Whether you are a first time or veteran youth leader, you know the importance and value that parents can (and should) be to a church’s youth ministry.
Imagine this scenario.
What if you could have a youth ministry team that could influence nearly every student in your church during times when they were not at church?
And those team members could encourage students to maintain a daily devotional life, prayer life, and even pray with them even more than you could.
That ministry team is already possible through parents.
You may have talked with parents who are skeptical about your ability to fulfill the role of a youth leader because you may not have teenage children yourself.
One of the best ways to grow as a leader is to seek out those who you can learn from – other’s experiences and wisdom are priceless.
Bible college or seminary doesn’t teach you much in regard to parent relations and bridging the youth leader/parent gap in partnering together.
If you’ve been in youth ministry for more than 5 minutes, no doubt you have encountered a wide variety of parents and parenting styles.
Laissez-faire parents, helicopter parents, divorced and single parents, the list goes on.
And each type presents strengths and challenges for youth ministry leaders.
Your goal should be to find value in each parent and build their strength, so that in turn they will help you to create an amazing ministry to your students that you never thought possible.
HERE ARE 3 WAYS TO VALUE THE PARENTS IN YOUR MINISTRY
1. MEET WITH PARENTS REGULARLY
Many times, our extent of meeting with most of the teens in our youth groups happens in the weekly youth meeting.
Given that most teens will spend an average of just 2 hours per week within the context of your youth ministry, parents can be your first line of ministry to those students.
Meeting with parents often occurs even less often than with students.
The tendency that many youth leaders have with parent meetings is to primarily go over the calendar of upcoming events.
And while there certainly should be time for that, it can also be an incredible opportunity for you to get to know parents even better.
During your meetings, encourage interaction with other parents and with your youth leadership team.
Be sure to keep them “in the loop” with any situations and upcoming events.
If you plan to talk with your students about specific “hot button” issues, let parents know ahead of time, and even get feedback.
You can take time and address any concerns with parents individually.
As those parent/leader conversations and relationships develop, you may find that many will come alongside you and support you as you grow as a leader.
Through those conversations you may find out a parent is a master carpenter, talent agent, or a host of other professions that they would be willing to share and help out with your ministry.
But if you don’t meet with them and develop that relationship, you may never know what you’re missing.
2. ENCOURAGE PARENTS
Parenting is hard.
Once children reach the age of adolescence, the challenges for them increase.
And as those students get older and more mature, parenting gets even more difficult.
Often parents, and especially single parents, wonder if they’re doing it right.
They need encouragement.
Pray FOR them and WITH them and encourage them regularly and often.
Don’t try to offer advice unless it is asked for.

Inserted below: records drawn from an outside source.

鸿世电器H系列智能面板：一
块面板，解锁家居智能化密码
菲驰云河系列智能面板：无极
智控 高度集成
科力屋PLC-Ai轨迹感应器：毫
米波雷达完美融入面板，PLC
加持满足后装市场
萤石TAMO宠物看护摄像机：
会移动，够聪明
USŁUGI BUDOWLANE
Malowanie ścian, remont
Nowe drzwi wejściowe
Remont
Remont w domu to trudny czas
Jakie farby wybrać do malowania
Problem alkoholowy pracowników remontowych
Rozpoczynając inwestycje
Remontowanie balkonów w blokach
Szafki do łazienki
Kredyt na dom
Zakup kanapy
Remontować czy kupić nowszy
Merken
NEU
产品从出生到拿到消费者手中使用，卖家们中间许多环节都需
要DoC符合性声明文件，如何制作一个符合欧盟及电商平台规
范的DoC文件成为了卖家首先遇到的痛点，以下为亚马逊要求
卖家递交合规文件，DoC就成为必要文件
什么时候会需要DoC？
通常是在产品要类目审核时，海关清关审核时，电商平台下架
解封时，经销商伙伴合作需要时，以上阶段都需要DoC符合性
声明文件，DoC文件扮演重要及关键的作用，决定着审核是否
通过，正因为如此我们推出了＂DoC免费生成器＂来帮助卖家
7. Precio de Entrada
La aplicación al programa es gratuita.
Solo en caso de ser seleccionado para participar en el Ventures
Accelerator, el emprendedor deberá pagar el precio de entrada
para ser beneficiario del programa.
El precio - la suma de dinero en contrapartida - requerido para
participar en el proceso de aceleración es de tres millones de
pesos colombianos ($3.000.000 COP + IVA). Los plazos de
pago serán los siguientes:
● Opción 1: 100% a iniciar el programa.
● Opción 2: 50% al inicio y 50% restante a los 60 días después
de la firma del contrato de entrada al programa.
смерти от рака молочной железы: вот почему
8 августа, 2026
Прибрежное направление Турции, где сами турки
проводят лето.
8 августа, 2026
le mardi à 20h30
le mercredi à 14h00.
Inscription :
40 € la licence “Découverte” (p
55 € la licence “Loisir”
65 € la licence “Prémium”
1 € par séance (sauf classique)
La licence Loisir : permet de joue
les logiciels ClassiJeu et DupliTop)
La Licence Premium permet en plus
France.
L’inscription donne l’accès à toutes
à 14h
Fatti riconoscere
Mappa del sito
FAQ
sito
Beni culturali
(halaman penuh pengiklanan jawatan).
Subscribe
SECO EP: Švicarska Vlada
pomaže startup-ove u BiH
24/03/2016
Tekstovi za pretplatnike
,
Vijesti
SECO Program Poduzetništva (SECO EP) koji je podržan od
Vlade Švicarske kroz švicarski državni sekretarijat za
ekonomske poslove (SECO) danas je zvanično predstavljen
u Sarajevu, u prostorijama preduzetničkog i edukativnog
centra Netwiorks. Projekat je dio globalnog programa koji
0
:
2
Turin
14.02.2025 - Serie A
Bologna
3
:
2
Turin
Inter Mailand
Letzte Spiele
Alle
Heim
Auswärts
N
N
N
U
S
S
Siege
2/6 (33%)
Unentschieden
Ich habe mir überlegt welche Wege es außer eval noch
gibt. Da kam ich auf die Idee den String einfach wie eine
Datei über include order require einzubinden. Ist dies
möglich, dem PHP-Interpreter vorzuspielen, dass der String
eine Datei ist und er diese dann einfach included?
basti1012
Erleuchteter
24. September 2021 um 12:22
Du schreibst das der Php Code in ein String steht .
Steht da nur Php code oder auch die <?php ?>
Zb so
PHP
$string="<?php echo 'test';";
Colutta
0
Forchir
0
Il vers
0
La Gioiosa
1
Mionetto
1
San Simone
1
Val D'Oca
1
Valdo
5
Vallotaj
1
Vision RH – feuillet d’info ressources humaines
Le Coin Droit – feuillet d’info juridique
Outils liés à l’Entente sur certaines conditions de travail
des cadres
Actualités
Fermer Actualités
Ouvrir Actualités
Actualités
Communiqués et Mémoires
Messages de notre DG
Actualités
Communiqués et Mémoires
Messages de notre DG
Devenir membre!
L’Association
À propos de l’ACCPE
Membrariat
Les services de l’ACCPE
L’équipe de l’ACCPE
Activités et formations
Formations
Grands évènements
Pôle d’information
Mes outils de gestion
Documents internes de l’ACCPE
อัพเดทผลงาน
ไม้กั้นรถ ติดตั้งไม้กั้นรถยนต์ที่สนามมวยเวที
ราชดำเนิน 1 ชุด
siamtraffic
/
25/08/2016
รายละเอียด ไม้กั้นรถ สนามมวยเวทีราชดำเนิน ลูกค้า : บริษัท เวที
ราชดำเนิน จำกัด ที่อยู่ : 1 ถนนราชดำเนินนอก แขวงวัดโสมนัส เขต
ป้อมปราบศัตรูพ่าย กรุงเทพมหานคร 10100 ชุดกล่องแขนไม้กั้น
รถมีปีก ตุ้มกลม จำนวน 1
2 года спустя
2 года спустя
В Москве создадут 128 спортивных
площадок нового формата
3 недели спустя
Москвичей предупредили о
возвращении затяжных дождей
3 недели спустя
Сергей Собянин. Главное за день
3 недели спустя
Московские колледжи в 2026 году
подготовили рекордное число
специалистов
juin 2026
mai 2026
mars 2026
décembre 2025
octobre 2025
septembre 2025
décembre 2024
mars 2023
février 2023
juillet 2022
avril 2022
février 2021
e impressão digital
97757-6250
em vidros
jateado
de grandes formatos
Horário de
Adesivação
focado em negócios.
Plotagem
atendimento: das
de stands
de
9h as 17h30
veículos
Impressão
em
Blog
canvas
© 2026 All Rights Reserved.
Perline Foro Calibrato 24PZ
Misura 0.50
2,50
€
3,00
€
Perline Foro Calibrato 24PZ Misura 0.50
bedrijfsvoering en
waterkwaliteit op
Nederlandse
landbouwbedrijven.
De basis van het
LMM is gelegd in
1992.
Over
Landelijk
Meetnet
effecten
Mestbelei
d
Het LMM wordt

Many parents already feel the stress of not knowing how to handle certain situations, but you can be a source of encouragement for them.
Encouragement can come in the form of providing resources and opportunities.
Since many parents do not feel they can adequately teach their students about God and the Bible, they may look to you for help.
If your budget allows, provide your parents with tools that can not only help them in parenting but also in being the spiritual leaders in their homes.
This could look like books, websites, printed resources, and even Social Media groups that encourage them through interaction with other parents.
As a leader, one of your jobs is to encourage and equip parents to be who God has called them to be in their home.
3. VIEW PARENTS AS ASSETS, NOT LIABILITIES
Sometimes parents can be seen as a hindrance to what you want to accomplish in your youth ministry.
But parents can add tremendous value to your ministry team and offer different perspectives in areas you may not have thought about.
Because they are “in the trenches” with teens on a daily basis, they see the struggles they face, many times before the youth leader.
Often youth leaders simply view parents as chaperones or outing hosts.
But they can bring so much more value and opportunity to your ministry that you just might be missing out on.
Think about this – many parents tend to volunteer to help in your area because they have a child participating in that ministry.
You will see parents who have previously served in children’s ministry when their child was there, will now want to help in youth ministry as their child graduates into that age group.
Part of the reason is to legitimately help, and the other part is to keep an eye on “Junior.”
If you have parents that want to help you in ministry, make sure to have a place for them to serve alongside you.
Let them know your expectations and their responsibilities up front, so they have a chance to opt out if they choose.
Make sure you also keep your senior pastor or leader in the loop too and share any questions or concerns with them about this system of involving parents.
They may offer some advice that will help along the way.
God gave parents the gift of their children, you have the opportunity to partner with them – and that is a gift to you as a youth pastor!